*** Begin section ***
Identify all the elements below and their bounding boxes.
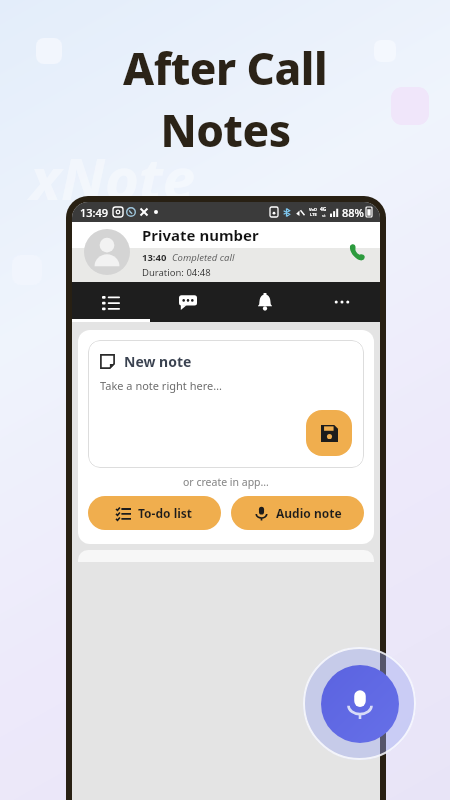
staticText: st — [322, 213, 326, 218]
staticText: New note — [124, 352, 192, 371]
button[interactable]: Notes list — [72, 282, 149, 322]
staticText: VoD — [309, 207, 317, 212]
staticText: LTE — [310, 212, 317, 217]
staticText: Duration: 04:48 — [142, 266, 211, 279]
staticText: Completed call — [172, 251, 235, 264]
staticText: Audio note — [276, 505, 342, 521]
button[interactable]: New note — [88, 340, 364, 468]
staticText: 13:49 — [80, 205, 109, 220]
staticText: xNote — [30, 138, 195, 217]
button[interactable]: Save note — [306, 410, 352, 456]
staticText: or create in app… — [183, 475, 269, 489]
button[interactable]: To-do list — [88, 496, 221, 530]
staticText: 4G — [320, 206, 327, 213]
staticText: To-do list — [138, 505, 193, 521]
staticText: After Call — [123, 38, 327, 98]
button[interactable]: Audio note — [231, 496, 364, 530]
button[interactable]: Reminders — [226, 282, 303, 322]
staticText: 13:40 — [142, 251, 167, 264]
button[interactable]: Call back — [338, 233, 376, 271]
staticText: Take a note right here… — [100, 378, 222, 393]
staticText: Private number — [142, 225, 259, 245]
button[interactable]: Messages — [149, 282, 226, 322]
staticText: 88% — [342, 205, 364, 220]
button[interactable]: More options — [303, 282, 380, 322]
staticText: Notes — [160, 100, 291, 160]
button[interactable]: Record audio note — [321, 665, 399, 743]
*** End section ***
What you have to do.
A single figure is required: how many lines above contain the word "interactable".

Written solution.
10